In seguito alla segnalazione e alla consegna dei reperti alle competenti autorità, la Soprintendenza Archeologica della Calabria interessò l’équipe di ricerca e studio della cattedra di Protostoria dell’Università “La Sapienza” di Roma a effettuare una verifica sul terreno.
Dopo un primo sopralluogo, che si limitò al rilievo di una sezione stratigrafica e al prelievo di alcuni frammenti ceramici, vennero concordate con la Soprintendenza, il Comune di Acri e la Provincia di Cosenza le misure di protezione del deposito archeologico residuo.
La prima campagna di scavi ebbe inizio nel 1999, si estese in superficie, ma soprattutto significativo si rivelò un saggio in profondità, il quale giunse a ricostruire l’intera sequenza stratigrafica in cui sono rappresentati due momenti di occupazione: il primo risale a un momento finale dell’eneolitico, il secondo a una fase avanzata dell’età del bronzo.
Gli scavi furono proseguiti nel 2000, sempre dall’équipe del Prof. A. Vanzetti e portarono all’asporto del primo livello di occupazione del bronzo antico e all’esposizione e asporto parziale del secondo, età del rame.
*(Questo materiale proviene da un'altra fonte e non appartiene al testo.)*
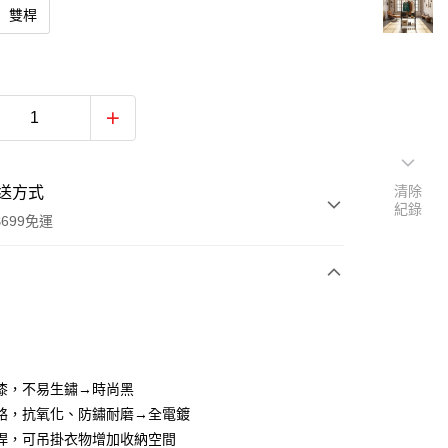
雙桿
清除
送方式
紀錄
699免運
次付款
期付款
0 利率 每期
NT$346
21家銀行
漆，不易生鏽→時尚黑
0 利率 每期
NT$173
21家銀行
庫商業銀行
第一商業銀行
鉻，抗氧化、防鏽耐磨→全電鍍
業銀行
彰化商業銀行
桿，可吊掛衣物增加收納空間
庫商業銀行
第一商業銀行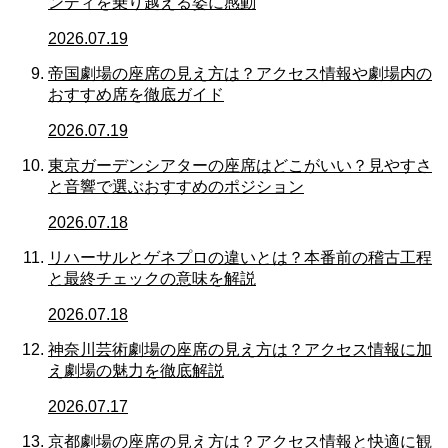
ンディを乗り越える姿に感動
2026.07.19
帝国劇場の座席の見え方は？アクセス情報や劇場内の
おすすめ席を徹底ガイド
2026.07.19
東京ガーデンシアターの座席はどこがいい？見やすさ
と音響で選ぶおすすめのポジション
2026.07.18
リハーサルとゲネプロの違いとは？本番前の稽古工程
と最終チェックの意味を解説
2026.07.18
神奈川芸術劇場の座席の見え方は？アクセス情報に加
え劇場の魅力を徹底解説
2026.07.17
京都劇場の座席の見え方は？アクセス情報と快適に観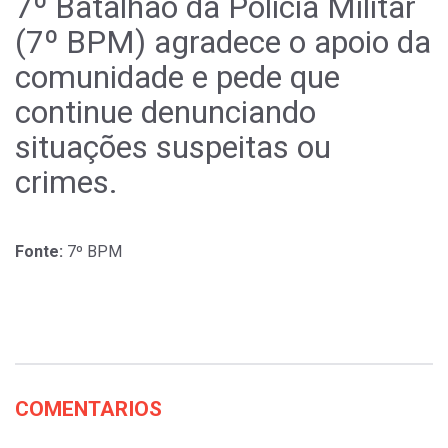
7º Batalhão da Polícia Militar
(7º BPM) agradece o apoio da
comunidade e pede que
continue denunciando
situações suspeitas ou
crimes.
Fonte:
7º BPM
COMENTARIOS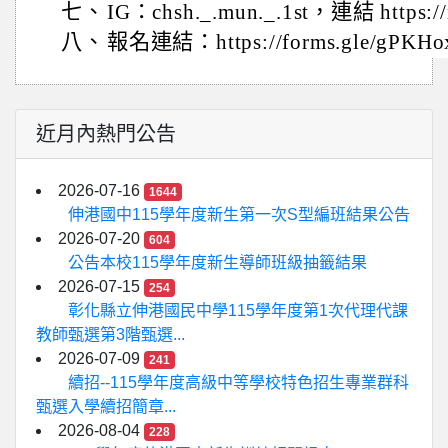
七、
IG：chsh._.mun._.1st，連結 https://
八、
報名連結：https://forms.gle/gPKHo
近月內熱門公告
2026-07-16
1644
伸港國中115學年度新生第一次S型編班結果公告
2026-07-20
604
公告本校115學年度新生導師班級抽籤結果
2026-07-15
254
彰化縣立伸港國民中學115學年度第1次代理代課
教師甄選第3階甄選...
2026-07-09
241
續招--115學年度高級中等學校特色招生專業群科
甄選入學續招簡章...
2026-08-04
228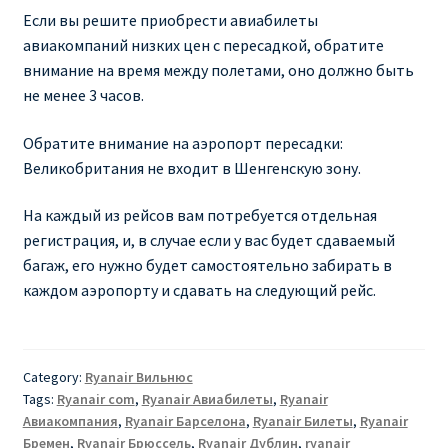
Аликанте
Если вы решите приобрести авиабилеты
авиакомпаний низких цен с пересадкой, обратите
Барселона
внимание на время между полетами, оно должно быть
не менее 3 часов.
БИЛЕТЫ RYANAIR | ПОИСК ЛУЧШЕЙ ЦЕНЫ |
Обратите внимание на аэропорт пересадки:
БРОНИРОВАНИЕ
Великобритания не входит в Шенгенскую зону.
БИЛЕТЫ RYANAIR НА ЗАВТРА КУПИТЬ ОНЛАЙН
На каждый из рейсов вам потребуется отдельная
регистрация, и, в случае если у вас будет сдаваемый
ДЕШЕВЫЕ АВИАБИЛЕТЫ В БАРСЕЛОНУ
багаж, его нужно будет самостоятельно забирать в
каждом аэропорту и сдавать на следующий рейс.
ДЕШЕВЫЕ АВИАБИЛЕТЫ В БЕРЛИН
ДЕШЕВЫЕ АВИАБИЛЕТЫ В БУХАРЕСТ
Category:
Ryanair Вильнюс
Tags:
Ryanair com
,
Ryanair Авиабилеты
,
Ryanair
ДЕШЕВЫЕ АВИАБИЛЕТЫ В ВАРШАВУ
Авиакомпания
,
Ryanair Барселона
,
Ryanair Билеты
,
Ryanair
Бремен
,
Ryanair Брюссель
,
Ryanair Дублин
,
ryanair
Dopo una sospensione durata 7 anni circa, i lavori ripresero, portando ad alcune attese conferme, quali la definitiva conferma dell’esistenza di una capanna, di cui si è individuato un limite ben preciso, l’esistenza di uno strato neolitico, del quale, oltre alle osservazioni tipologiche sviluppabili sulla base dei frammenti ceramici, si può ora tentare la datazione assoluta, impiegando i carboni restituiti dallo strato.
Piero Cirino
Da “Il Quotidiano del Sud “ del 14-02-2015.